Slightly more utilitarian is the Sandy Bridge-based chipset's improved ability to connect to HDTVs and display your screen wirelessly.  Dubbed "Wi-Fi Display", WiDi 2.0 expects to bring improvements (the ability to stream HD video), but won't eliminate a bit of lag or the need for a Wi-Fi receiver for your HDTV.

Precise details on the various chipsets are scarce at this point, but a few sites have published some information.  For example, LAN OC reveals that P67 won't support HDMI/DVI out and may cut down the 16 PCIe lanes down to 8 GB/s.  By contrast the H67 features 16 PCIe lanes with 16 GB/s throughput and the ability to out HDMI/DVI/etc. (which Intel calls "Digital Display" technology).

III.  Conclusion and the Outlook Ahead

i. Buyer's Outlook, AMD's Answer, and Ivy Bridge

If you're in the market for a new computer, you'll probably want to hold off about a month.  Computers -- both laptops and desktops -- based on Sandy Bridge chips shouldn't take long to arrive.  Many should be announced this week at CES 2011.

To recap, quad-core or higher Sandy Bridge CPUs should give you about a 20 percent performance increase and perhaps an even nicer battery life boost in the laptop space.  And they're about the same price as the previous generation models, so Sandy Bridge notebooks seem a no-brainer, if you're picking an Intel-based laptop.

The only hesitation in the desktop space will likely come from the fact that you'll need to buy a new motherboard to use a Sandy Bridge CPU.  But if you value performance or are looking to build a brand new system, it makes sense to take the dive.

Of course if you can wait a bit more, AMD should be releasing it's own next generation architecture Bulldozer (desktop primarily) and Bobcat (laptop) cores.  Performance on these chips is unknown, but Bobcat holds at least one key advantage over mobile Sandy Bridge chips, by offering full on-die DirectX 11 graphics, something Intel won't offer till next year.  

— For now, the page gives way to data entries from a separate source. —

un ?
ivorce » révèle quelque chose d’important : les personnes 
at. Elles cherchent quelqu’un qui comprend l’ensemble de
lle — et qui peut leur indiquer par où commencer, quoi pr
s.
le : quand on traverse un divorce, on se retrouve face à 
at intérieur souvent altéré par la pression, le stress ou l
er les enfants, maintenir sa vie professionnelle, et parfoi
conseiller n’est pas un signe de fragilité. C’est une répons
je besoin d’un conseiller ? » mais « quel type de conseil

The introduction of AMD's competitors should help to force Intel to possibly drop the price of its Sandy Bridge offerings, so that's another reason to possibly wait for their release.

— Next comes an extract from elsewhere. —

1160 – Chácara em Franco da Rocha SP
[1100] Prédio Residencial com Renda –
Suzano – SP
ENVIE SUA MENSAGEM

Looking ahead, Intel's next move will be to shrink Sandy Bridge to 22 nm, code-named Ivy-Bridge.  These chips will likely be introduced in about a year -- January 2012 seems most probable.  They will feature a significantly improved integrated GPU (thanks to the doubling of the execution units onboard).  This will allow the new iGPUs to support DirectX 11.  A cache increase seems likely too, given the addition of more hungry iGPU components.

Ivy-Bridge should also feature power improvements, given the smaller transistor size and new processes to reduce current leakage.

ii. Far Down the Road

Looking even farther ahead, in 2013 (again, likely in January), Intel will introduce Haswell CPUs, the next major architecture.  One big boost with Haswell will be the inclusion of 8-cores as the default for Intel's chips.

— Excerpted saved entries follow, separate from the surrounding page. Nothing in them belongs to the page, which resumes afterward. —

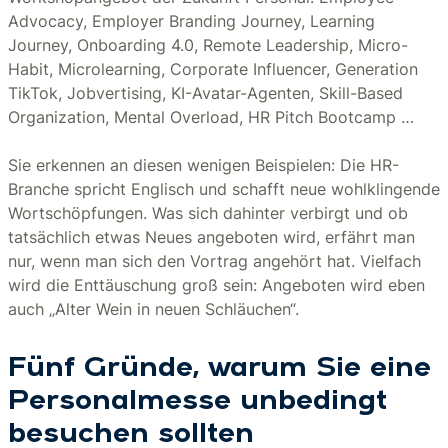
Advocacy, Employer Branding Journey, Learning
Journey, Onboarding 4.0, Remote Leadership, Micro-
Habit, Microlearning, Corporate Influencer, Generation
TikTok, Jobvertising, KI-Avatar-Agenten, Skill-Based
Organization, Mental Overload, HR Pitch Bootcamp …
Sie erkennen an diesen wenigen Beispielen: Die HR-
Branche spricht Englisch und schafft neue wohlklingende
Wortschöpfungen. Was sich dahinter verbirgt und ob
tatsächlich etwas Neues angeboten wird, erfährt man
nur, wenn man sich den Vortrag angehört hat. Vielfach
wird die Enttäuschung groß sein: Angeboten wird eben
auch „Alter Wein in neuen Schläuchen“.
Fünf Gründe, warum Sie eine
Personalmesse unbedingt
besuchen sollten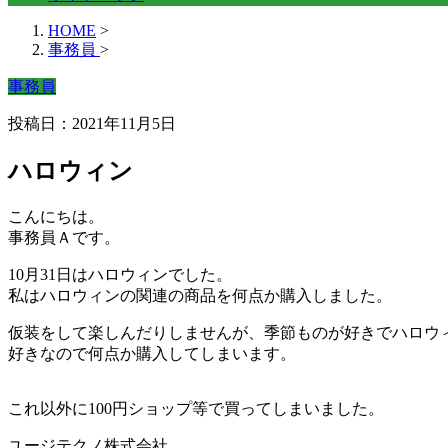
HOME
>
事務員
>
事務員
投稿日：2021年11月5日
ハロウィン
こんにちは。
事務員Ａです。
10月31日は
ハロウィン
でした。
私は
ハロウィン
の関連の商品を何点か購入しました。
仮装をして楽しんだりしませんが、季節ものが好きでハロウ
好きなので何点か購入してしまいます。
これ以外に100円ショップ等で買ってしまいました。
ユージテクノ株式会社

And in 2014 (assuming all goes well with processes), Intel will shrink Haswell to 16 nm, a shrink that is code-named Rockwell.  This may be a significant release, as for current die technologies 15-16 nm is expected to be the physical limit of optical (X-Ray) lithography.  

However, it is possible that probe-based lithographic techniques maybe be able to position individual atoms on a chip (a silicon atom takes up around 0.5 nm in a typical crystal lattice), allowing even smaller silicon-based transistors.  Another much discussed possibility is 3D chip stacking.